If you do not know the derivative of the function whose root (solving for \$x\$ in \$f(x) = 0\$) or roots you are trying to find, I recommend using the secant method instead. It's close enough to being the same thing, but easier to compute, and well established in the peer-reviewed literature.
(It's like pseudo-random number generators. Some of them are really good, the sequences they produced look very random and pass a big battery of statistical analysis tests; some of them are really bad and should not be used at all. The difference? Often just a tiny tweak to one integer constant.)
Octave is a free alternative to Matlab. It is mostly compatible with Matlab, too.

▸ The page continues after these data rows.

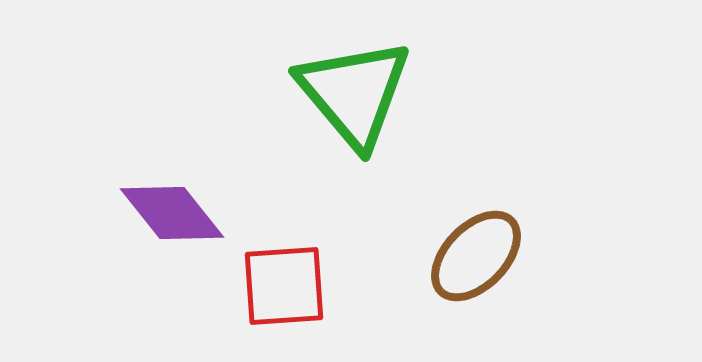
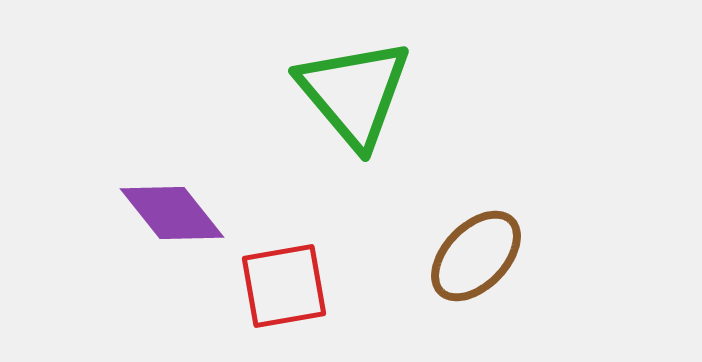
red square: rotated 6 degrees counterclockwise
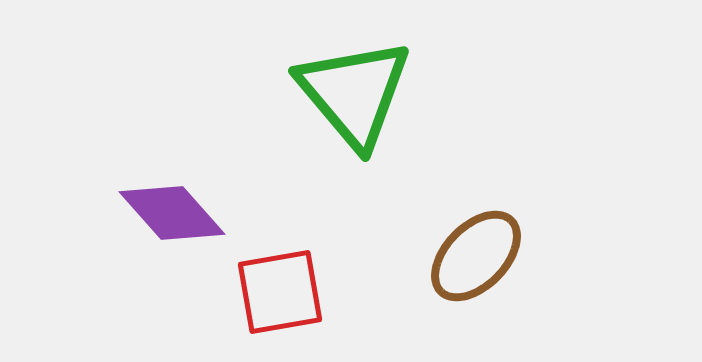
purple diamond: rotated 3 degrees counterclockwise
red square: moved 4 px left, 6 px down
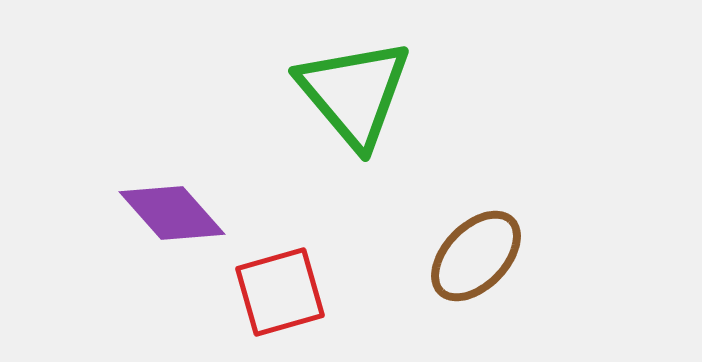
red square: rotated 6 degrees counterclockwise
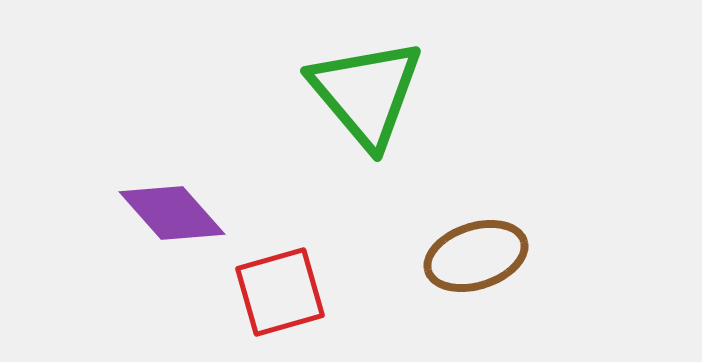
green triangle: moved 12 px right
brown ellipse: rotated 28 degrees clockwise
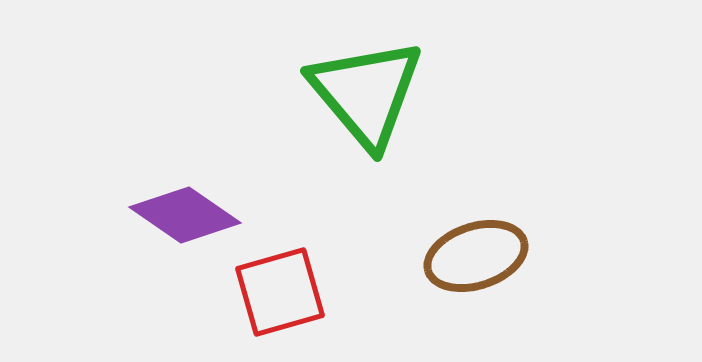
purple diamond: moved 13 px right, 2 px down; rotated 14 degrees counterclockwise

If you cannot afford a Maple (or Mathematica) license, you can use free
SageMath to calculate those derivatives for you symbolically. I used Maple for the above derivatives myself, but I occasionally use the command-line interface for SageMath instead, for "quick stuff" when I already have a terminal open. Most of the time I spend with those, is trying to find the "easiest" form of the equation to work with; they all have lots of "transfrom/simplify/combine/factor" form functions, but for complex functions, usually it boils down to one form being nicest for one part of the equation, and another for another, so some hand-crafting is usually needed. It took me maybe five minutes to work out the function and derivative form -- but the exponentiation I did immediately, when first seeing the formulae; it's just that useful with equations where one side is a logarithm.
For C, C++, Fortran, and Java, many consider
Numerical Recipes the book for numerical methods. It's not perfect, but it does cover the subject quite well.

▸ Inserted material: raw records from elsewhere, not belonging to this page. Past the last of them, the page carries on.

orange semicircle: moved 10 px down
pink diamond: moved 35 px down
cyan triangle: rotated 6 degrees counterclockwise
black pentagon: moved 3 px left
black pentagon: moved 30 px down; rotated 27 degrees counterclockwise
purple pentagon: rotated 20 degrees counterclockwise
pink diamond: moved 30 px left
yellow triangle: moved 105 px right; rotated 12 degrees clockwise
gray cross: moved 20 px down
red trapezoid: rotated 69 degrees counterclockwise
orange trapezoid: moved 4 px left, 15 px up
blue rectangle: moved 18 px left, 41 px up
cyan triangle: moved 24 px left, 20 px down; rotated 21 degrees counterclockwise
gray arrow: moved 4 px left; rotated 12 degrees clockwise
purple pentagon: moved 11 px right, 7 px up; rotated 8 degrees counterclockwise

Even if you do not write numerical method implementations yourself, knowing the basics -- let's say something like reading this thread and the linked Wikipedia pages, and writing some experimental functions for yourself and seeing how/when they fail --
is demonstrably useful. You do need to fail at first to learn the important stuff, though.
Let me tell you my recent real-world story.
I am not an EE, but I had a few really simple MOSFET switching circuits (steady-state, DC operation; the simplest stuff there is) I was trying to see if/how they would work, before getting the components and putting one of them on a breadboard. So, comparison and getting a basic grasp on things kind of situation. Running a Linux machine, I installed
Qucs (trivial via Synaptic, my GUI package manager), and drew up the simplest version of the circuit, and tried to simulate it. No worky; instead I got error messages, or the simulation didn't seem to progress any.
Of course, I read the documentation and tutorials and examples, and checked what the error messages meant, but it was not at all absolutely clear how it all related
to the exact circuit I was simulating.
However, because I know how easily a numerical solver diverges or misses solutions when the function is too wonky (has lots of roots, almost-roots, infinities, undefined points, or some combination of these), I knew the first step is to simplify the equations. Because I have calculated some basic DC circuits by hand on a basic electronics course, I knew this does not necessarily mean reducing the number of components, but making it simpler to establish the voltage and current at each important point in the circuit. So, I added current-limiting resistors to the voltage source and MOSFET gate, and added a couple of ohms dummy load (as a stand-in for my real-world load I was switching the voltage/current to). Ta-dah, worky-worky now!
At no point did I get too frustrated or felt "stuck", because I had at least a vague idea of what was going wrong, and how to overcome it. If I had thought of the simulation as a black box, which magically produced the outputs without understanding how it does it, having it
not produce those outputs even though my simulation looked reasonable on its face, would have been extremely frustrating.
Having a bit of practical experience, like real-world voltage sources not providing infinite current, nor current sources providing infinitely high voltages, and knowing the difference to simulated "perfect" components, also helped a lot: I knew how to make the simulated circuit more "realistic".
This same thing has happened to me in computational materials physics, too (at the very beginning, "joining" Morse copper blocks too close, as if under millions of atmospheres of pressure at their interface only, causing all sorts of havoc and amusing effects; which deeply intensified the interest in the subject for me), and I've heard from friends doing chemical reactor simulations it has happened to them as well. In all cases, having a basic understanding how the simulation math works, and how the simulation differs from real life cases, has always helped pinpoint the error/issue/misunderstanding before descending to super-frustration. (Although you do usually go through the what-the-fuck-just-happened? phase, which to me at least, is lots of fun.)